══ DATA SHOWN ══

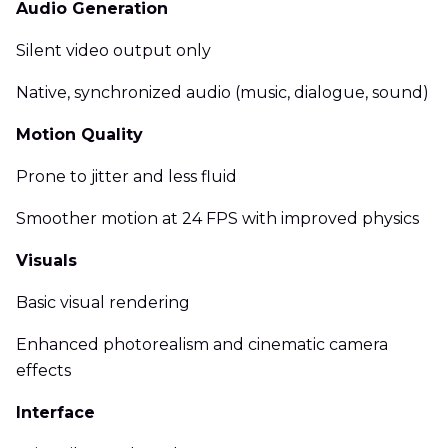
Audio Generation
Silent video output only
Native, synchronized audio (music, dialogue, sound)
Motion Quality
Prone to jitter and less fluid
Smoother motion at 24 FPS with improved physics
Visuals
Basic visual rendering
Enhanced photorealism and cinematic camera
effects
Interface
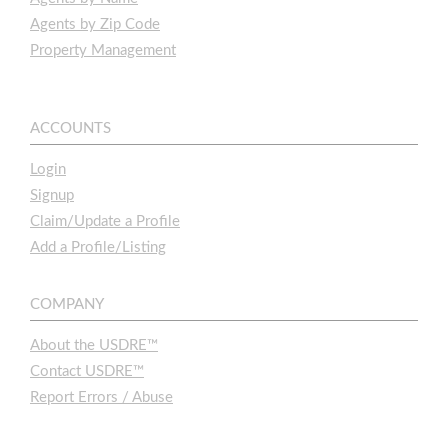
Agents by Zip Code
Property Management
ACCOUNTS
Login
Signup
Claim/Update a Profile
Add a Profile/Listing
COMPANY
About the USDRE™
Contact USDRE™
Report Errors / Abuse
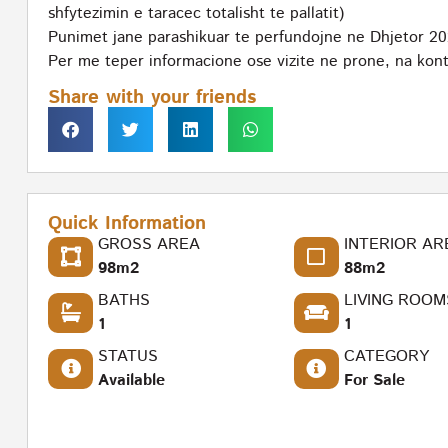
shfytezimin e taracec totalisht te pallatit)
Punimet jane parashikuar te perfundojne ne Dhjetor 20
Per me teper informacione ose vizite ne prone, na kont
Share with your friends
Quick Information
GROSS AREA
INTERIOR AR
98m2
88m2
BATHS
LIVING ROOM
1
1
STATUS
CATEGORY
Available
For Sale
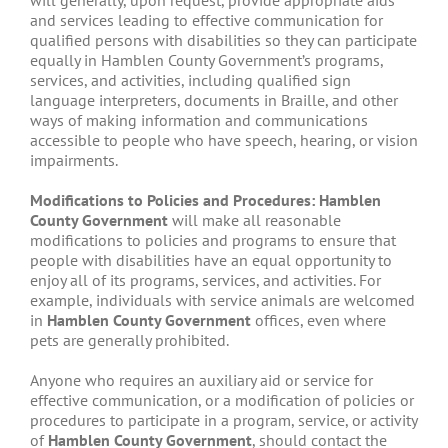
will generally, upon request, provide appropriate aids
and services leading to effective communication for
qualified persons with disabilities so they can participate
equally in Hamblen County Government’s programs,
services, and activities, including qualified sign
language interpreters, documents in Braille, and other
ways of making information and communications
accessible to people who have speech, hearing, or vision
impairments.
Modifications to Policies and Procedures: Hamblen
County Government
will make all reasonable
modifications to policies and programs to ensure that
people with disabilities have an equal opportunity to
enjoy all of its programs, services, and activities. For
example, individuals with service animals are welcomed
in
Hamblen County Government
offices, even where
pets are generally prohibited.
Anyone who requires an auxiliary aid or service for
effective communication, or a modification of policies or
procedures to participate in a program, service, or activity
of
Hamblen County Government
, should contact the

═══

INSTRUCTIONS TO FOLLOW ::
Transcribe each line of the data above, unaltered, from the one where "impairments." appears to the one where "offices, even where" appears, inclusive of both.

ANSWER SPACE ::
impairments.
Modifications to Policies and Procedures: Hamblen
County Government
will make all reasonable
modifications to policies and programs to ensure that
people with disabilities have an equal opportunity to
enjoy all of its programs, services, and activities. For
example, individuals with service animals are welcomed
in
Hamblen County Government
offices, even where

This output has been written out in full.